Noting that “our justice system creaks”, he shared the following alarming figures:

• Parish courts, the main plank of the justice system, handles 96 per cent of cases.

• Some 367,260 cases were filed in 2015; 135 per 1,000 of the population vs global norm of 18 per 1,000.

• Only 25,000 (four per cent dealt with in Petty Sessions (Lay Magistrates' Court)

• Our courts are plainly unable to deal with that volume. Backlog at end of 2015 stood at 392,000 cases.

• Traffic offences made up almost half of cases filed and 37 per cent of the backlog.

Golding said that those 367,000 cases per annum for 46 judges would equal 7,500 cases per judge, requiring the impossible task of disposing of 30 cases per day. He noted that the Justice System Reform Task Force (June 2007) recommended greater use of petty sessions and a name-change to “Lay Magistrates' Court”.

“Greater use of Lay Magistrates Courts to deal with the less serious cases would allow the Parish Courts to deal more expeditiously with the more serious criminal cases,” Golding offered. To address the lack of courtroom space, he said the justice minister had the power to declare stations where any court can sit, and so community centres, church halls, and other suitable locations could be used.
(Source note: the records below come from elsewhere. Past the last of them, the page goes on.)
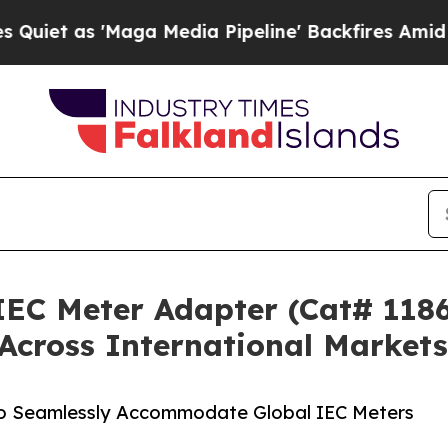
'Maga Media Pipeline' Backfires Amid Rumors Tr
IEC Meter Adapter (Cat# 1186
Across International Markets
to Seamlessly Accommodate Global IEC Meters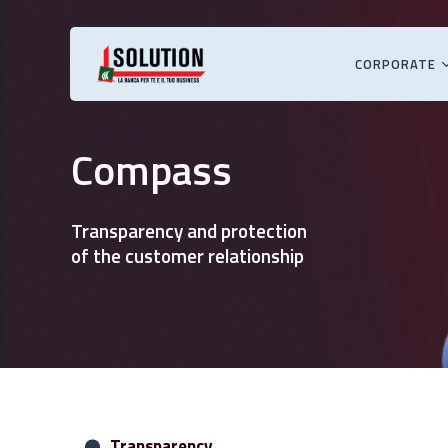
Skip
to
main
CORPORATE
content
Hit enter to search or ESC to close
Compass
Transparency and protection
of the customer relationship
Transparency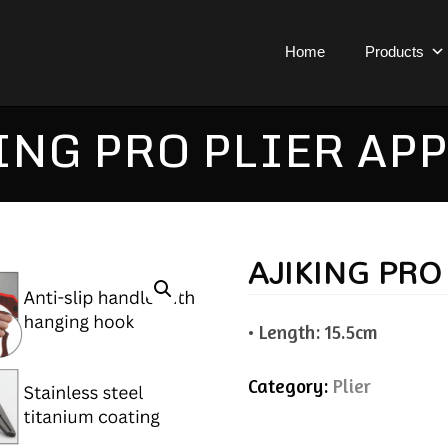
Home
Products
ING PRO PLIER APP
AJIKING PRO
• Length: 15.5cm
Category:
Plier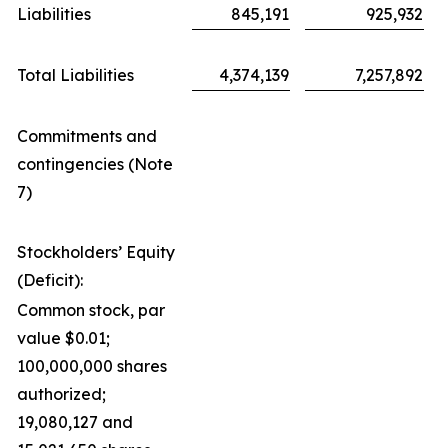
Liabilities
845,191
925,932
Total Liabilities
4,374,139
7,257,892
Commitments and
contingencies (Note
7)
Stockholders’ Equity
(Deficit):
Common stock, par
value $0.01;
100,000,000 shares
authorized;
19,080,127 and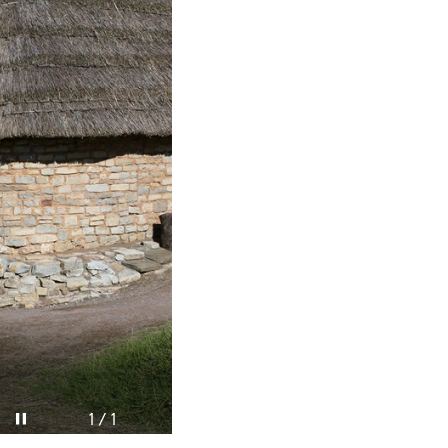
Pause video
1 / 1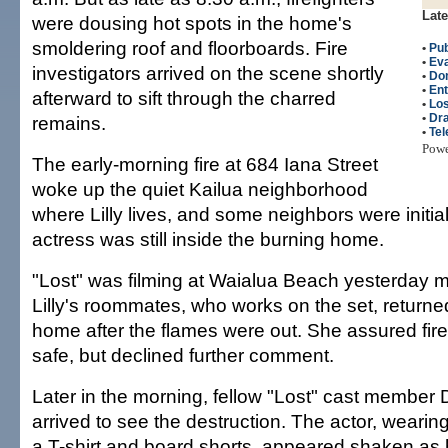
Late
were dousing hot spots in the home's
smoldering roof and floorboards. Fire
•
Pub
•
Eva
investigators arrived on the scene shortly
•
Do
•
Ent
afterward to sift through the charred
•
Los
•
Dr
remains.
•
Tel
Pow
The early-morning fire at 684 Iana Street
woke up the quiet Kailua neighborhood
where Lilly lives, and some neighbors were initia
actress was still inside the burning home.
"Lost" was filming at Waialua Beach yesterday 
Lilly's roommates, who works on the set, returned 
home after the flames were out. She assured firef
safe, but declined further comment.
Later in the morning, fellow "Lost" cast membe
arrived to see the destruction. The actor, weari
a T-shirt and board shorts, appeared shaken as 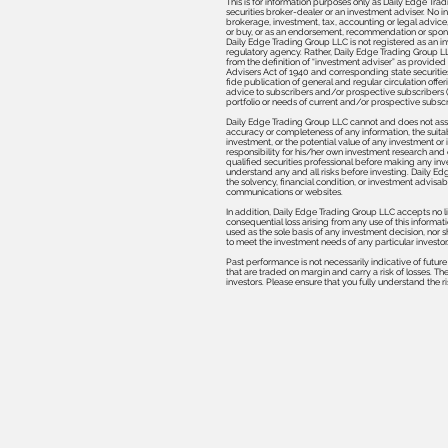
This is for information purposes only as Daily Edge Trad
securities broker-dealer or an investment adviser. No in
brokerage, investment, tax, accounting or legal advice, as
or buy, or as an endorsement, recommendation or spons
Daily Edge Trad
ing Group LLC is not registered as an i
regulatory agency. Rather, Daily Edge Trading Group LLC
from the definition of “investment adviser” as provided
Advisers Act of 1940 and corresponding state securitie
fide publication of general and regular circulation off
advice to subscribers and/or prospective subscribers (e
portfolio or needs of current and/or prospective subscr
Daily Edge Trading Group LLC cannot and does not asse
accuracy or completeness of any information, the suitabil
investment, or the potential value of any investment or
responsibility for his/her own investment research and 
qualified securities professional before making any inv
understand any and all risks before investing. Daily E
the solvency, financial condition, or investment advisabi
communications or websites.
In addition, Daily Edge Trading Group LLC accepts no li
consequential loss arising from any use of this informati
used as the sole basis of any investment decision, nor
to meet the investment needs of any particular investor
Past performance is not necessarily indicative of futur
that are traded on margin and carry a risk of losses. Th
investors. Please ensure that you fully understand the r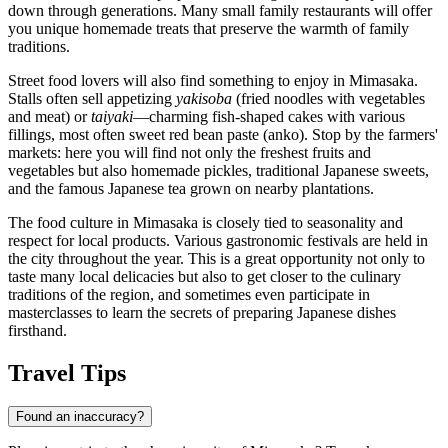
down through generations. Many small family restaurants will offer
you unique homemade treats that preserve the warmth of family
traditions.
Street food lovers will also find something to enjoy in Mimasaka.
Stalls often sell appetizing
yakisoba
(fried noodles with vegetables
and meat) or
taiyaki
—charming fish-shaped cakes with various
fillings, most often sweet red bean paste (anko). Stop by the farmers'
markets: here you will find not only the freshest fruits and
vegetables but also homemade pickles, traditional Japanese sweets,
and the famous Japanese tea grown on nearby plantations.
The food culture in Mimasaka is closely tied to seasonality and
respect for local products. Various gastronomic festivals are held in
the city throughout the year. This is a great opportunity not only to
taste many local delicacies but also to get closer to the culinary
traditions of the region, and sometimes even participate in
masterclasses to learn the secrets of preparing Japanese dishes
firsthand.
Travel Tips
Found an inaccuracy?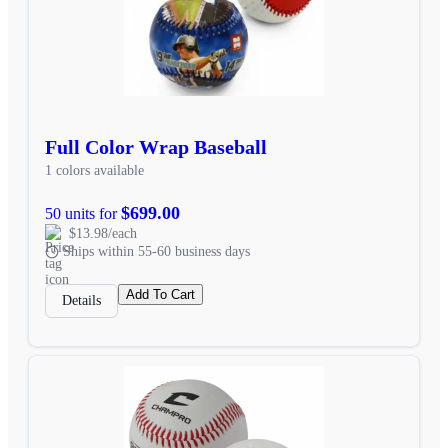
Full Color Wrap Baseball
1 colors available
$699.00
50 units for
$13.98/each
Ships within 55-60 business days
Add To Cart
Details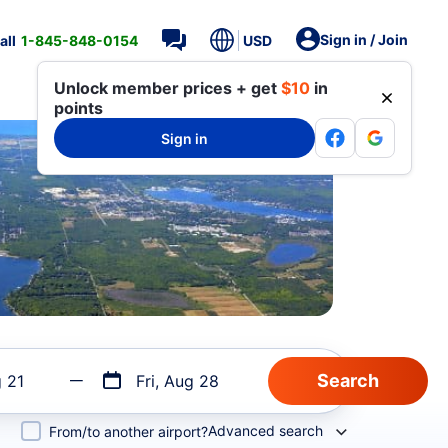
Sign in / Join
all
1-845-848-0154
USD
Unlock member prices + get
$10
in
points
Sign in
g 21
Fri, Aug 28
Advanced search
From/to another airport?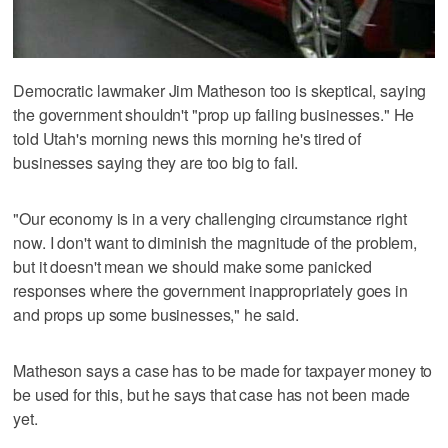
Democratic lawmaker Jim Matheson too is skeptical, saying
the government shouldn't "prop up failing businesses." He
told Utah's morning news this morning he's tired of
businesses saying they are too big to fail.
"Our economy is in a very challenging circumstance right
now. I don't want to diminish the magnitude of the problem,
but it doesn't mean we should make some panicked
responses where the government inappropriately goes in
and props up some businesses," he said.
Matheson says a case has to be made for taxpayer money to
be used for this, but he says that case has not been made
yet.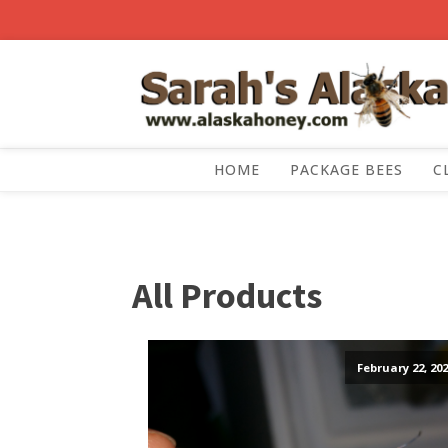
HOME
PACKAGE BEES
C
All Products
February 22, 202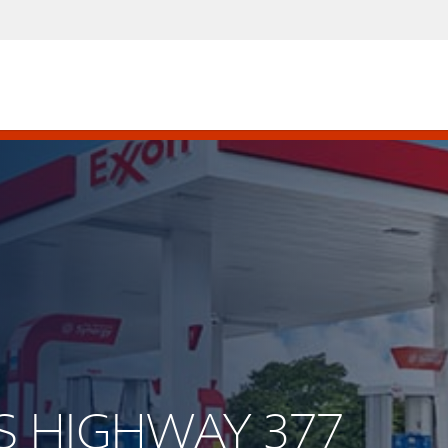
US HIGHWAY 377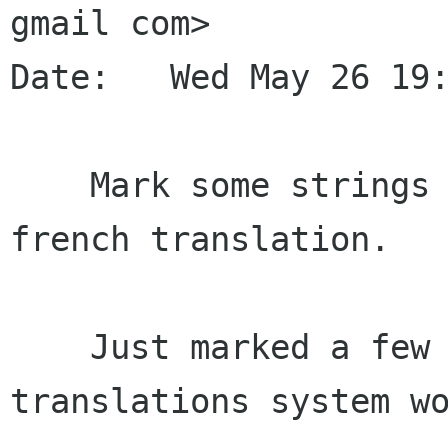
gmail com>

Date:   Wed May 26 19:
    Mark some strings for translation, and add a 
french translation.

    Just marked a few strings, just to make the 
translations system wo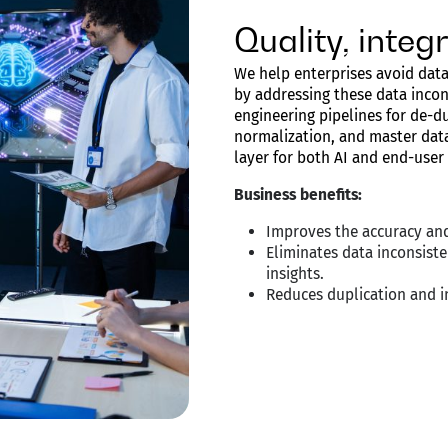
Quality, inte
We help enterprises avoid data
by addressing these data incon
engineering pipelines for de-du
normalization, and master data
layer for both AI and end-user
Business benefits:
Improves the accuracy and
Eliminates data inconsiste
insights.
Reduces duplication and in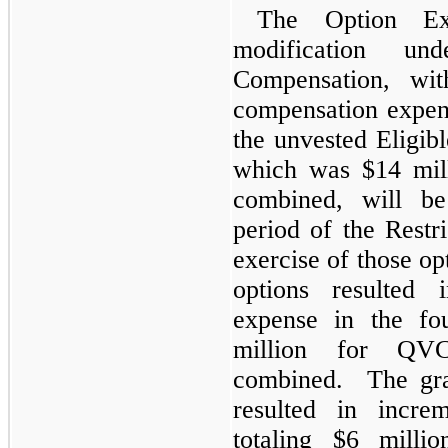
The Option Ex
modification 
Compensation, wit
compensation expen
the unvested Eligib
which was $14 mi
combined, will be
period of the Restri
exercise of those o
options resulted 
expense in the fo
million for Q
combined. The gra
resulted in incre
totaling $6 mil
Regarding the shortage of clerks of the courts to prosecute cases, he noted that the US allowed advanced law students to practise, under supervision, in the courts, and that the senior parish judge could select appropriate cases for such assistance.

Solidarity with Yugge Farrell

I joined with over 200 signatories in a regional statement, titled 'Amend the Mental Health Act of St Vincent and the Grenadines NOW'. The matter regarding the arrest of Vincentian model Yugge Farrell on January 4 after she uttered an expletive at the prime minister's daughter-in-law was noted by fellow Observer columnist Dr Franklin Johnston a few weeks ago. The following are excerpts from the statement (see full statement on my blog):

“We, the undersigned, condemn in the strongest possible terms, the persecution and mistreatment of Yugge Farrell by the legal, medical, and political authorities of St Vincent and the Grenadines... Farrell was arrested on January 4, 2018 and charged with the use of abusive language to Karen Duncan-Gonsalves, the wife of Finance Minister Camillo Gonsalves and daughter-in-law of Prime Minister Ralph Gonsalves. After pleading not guilty, an application was made by the prosecutor for Farrell to be confined to the Mental Health Centre for two weeks for psychiatric evaluation, as allowed under the nation's Mental Health Act... it appears that medication was administered to Farrell, although the Mental Health Act only speaks to observation and evaluation of persons... After the initial observation period passed, Farrell was detained for a third week and only released on bail on January 29, 2018.”

This is a frightening scenario, and we hope that justice will prevail when Yugge Farrell's trial date comes in December.